Obligation 10-04-23

Good morning. Having an obligation is often a less than comfortable thing. Some obligations may be embraced happily, but others are accepted grudgingly. I would like for us to consider an obligation today, and as we consider it, we could decide whether it falls into the “happily embraced” or the “accepted grudgingly” category.

We understand the nature of this obligation by reading a short verse of scripture. 1 John 4:11 tells us: Beloved, if God so loved us, we ought to love one another.

The dictionary definition of the word obligation reads this way: The action of obligating oneself to a course of action (as by a promise or vow) such as by a formal contract, a promise, or the demands of conscience or custom.

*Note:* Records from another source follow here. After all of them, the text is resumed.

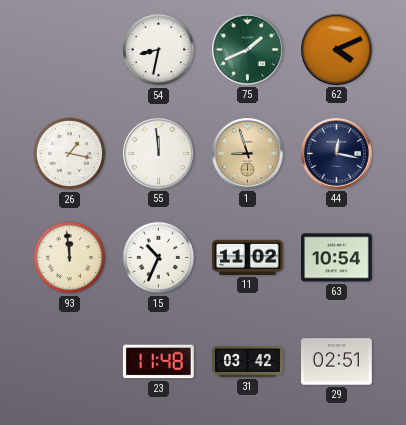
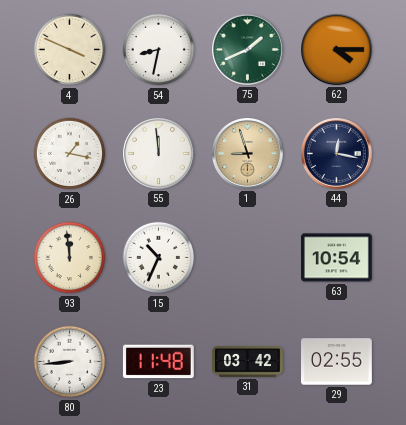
4: none -> 3:49
62: 4:11 -> 4:15
11: 11:02 -> none
80: none -> 8:44
29: 02:51 -> 02:55
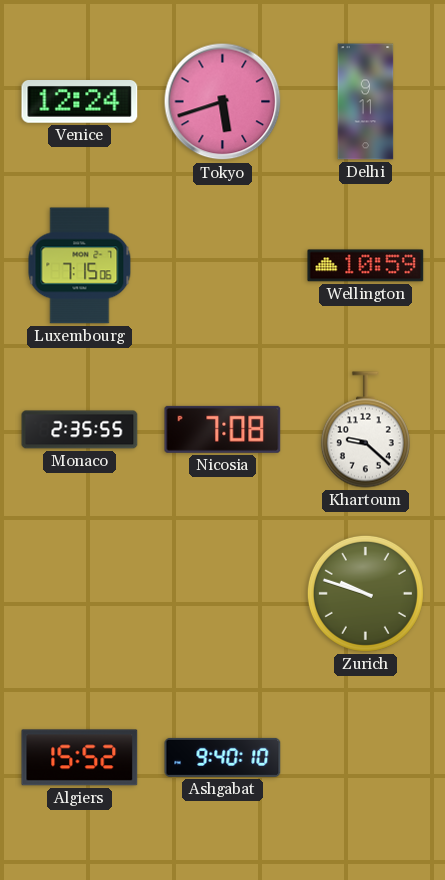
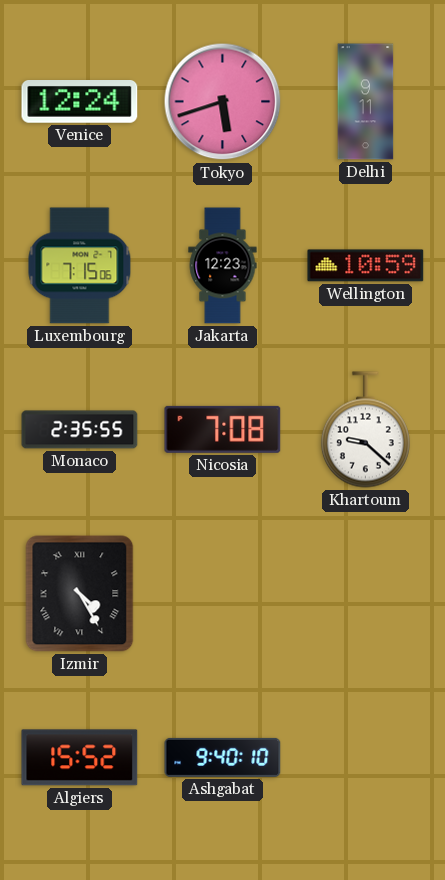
Jakarta: none -> 12:23
Izmir: none -> 4:25
Zurich: 9:48 -> none
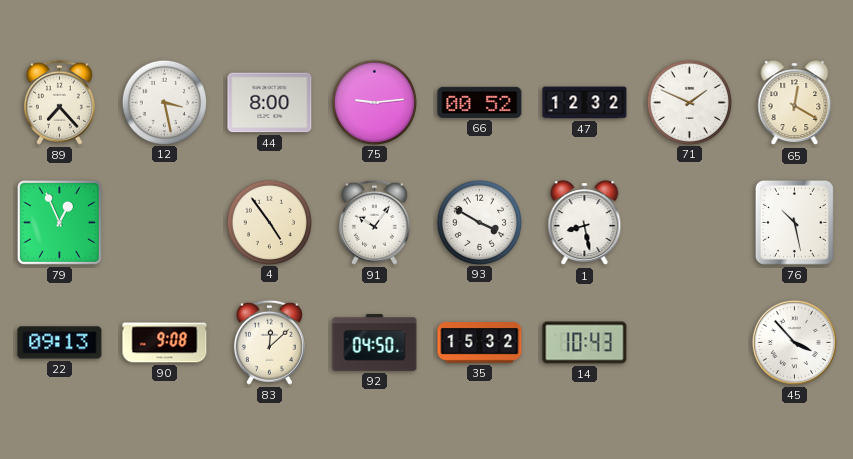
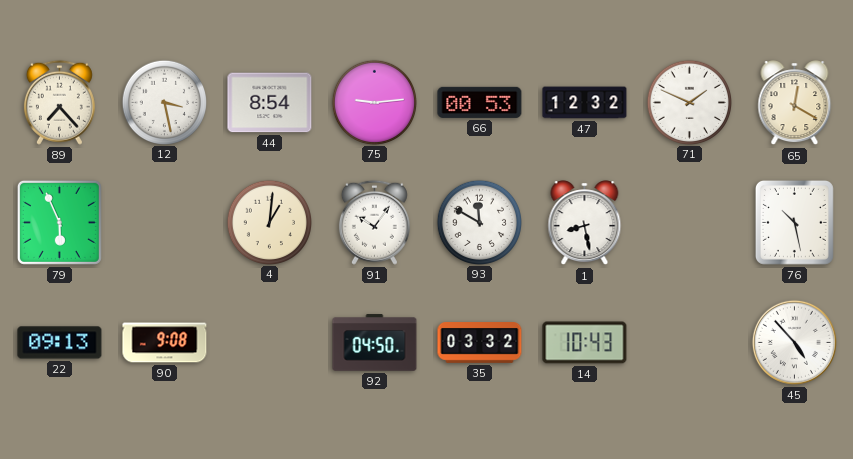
44: 8:00 -> 8:54
66: 00:52 -> 00:53
79: 12:56 -> 5:56
4: 4:54 -> 1:01
93: 3:50 -> 11:50
83: 12:08 -> none
35: 15:32 -> 03:32
45: 3:53 -> 4:53
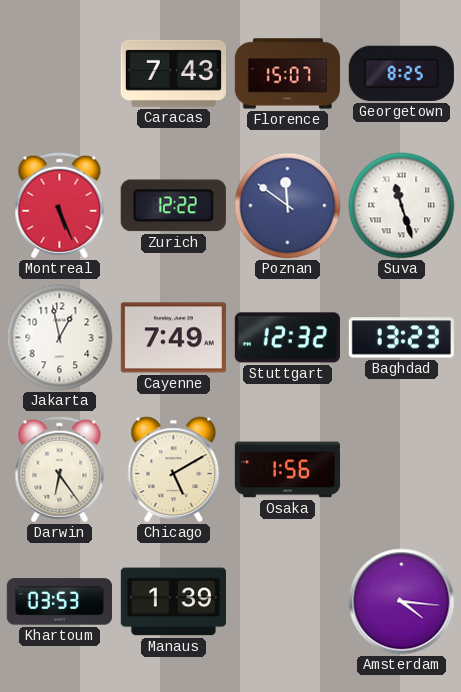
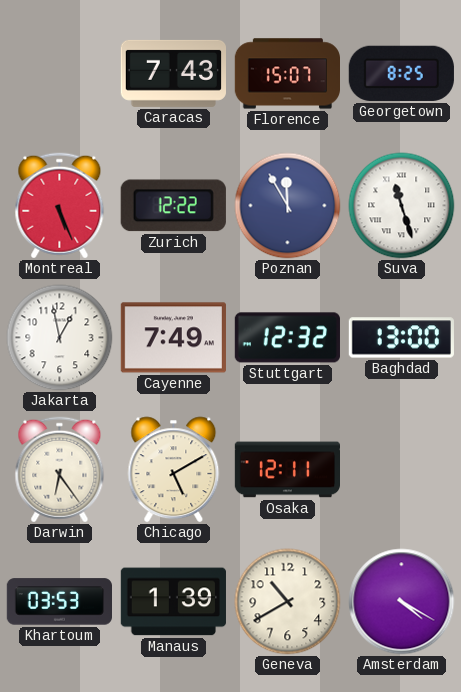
Poznan: 11:51 -> 11:55
Baghdad: 13:23 -> 13:00
Osaka: 1:56 -> 12:11
Geneva: none -> 10:40
Amsterdam: 4:16 -> 4:20
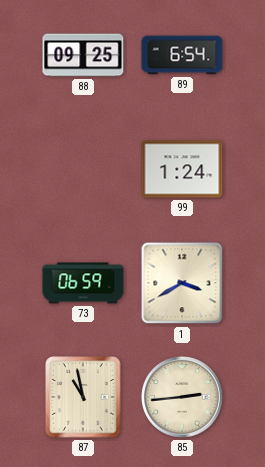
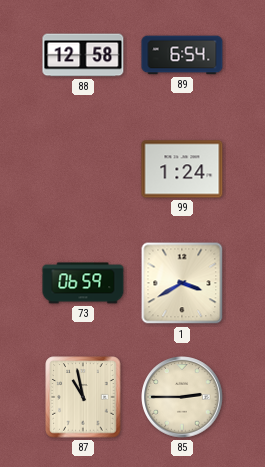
88: 09:25 -> 12:58
85: 2:44 -> 2:45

Is loving one another an obligation due to our “formal contract” with God? I have never thought of it in that way, but I suppose that it wouldn’t be inaccurate to say that it is true. Is the obligation to love one another because God has first loved us established by a promise and/or a vow? Yes, I would say that living lives of love is absolutely part of our commitment to God, a promise made through our acceptance of His grace which is poured out to us through Jesus Christ.

It wouldn’t be inaccurate to suggest that since God has loved us graciously, powerfully, sufficiently, magnificently, without restraint and beyond our ability to measure, we are obligated to love one another.

When we read more of the passage, 1 John 4:9-12, we gain a more complete understanding of the truth: In this the love of God was made manifest among us, that God sent his only Son into the world, so that we might live through him. In this is love, not that we have loved God but that he loved us and sent his Son to be the propitiation (atoning sacrifice) for our sins.Beloved, if God so loved us, we also ought to love one another. No one has ever seen God; if we love one another, God abides in us and his love is perfected in us.

Beloved of God, and those words include all of us, love one another. It is our obligation, but it is also our joy.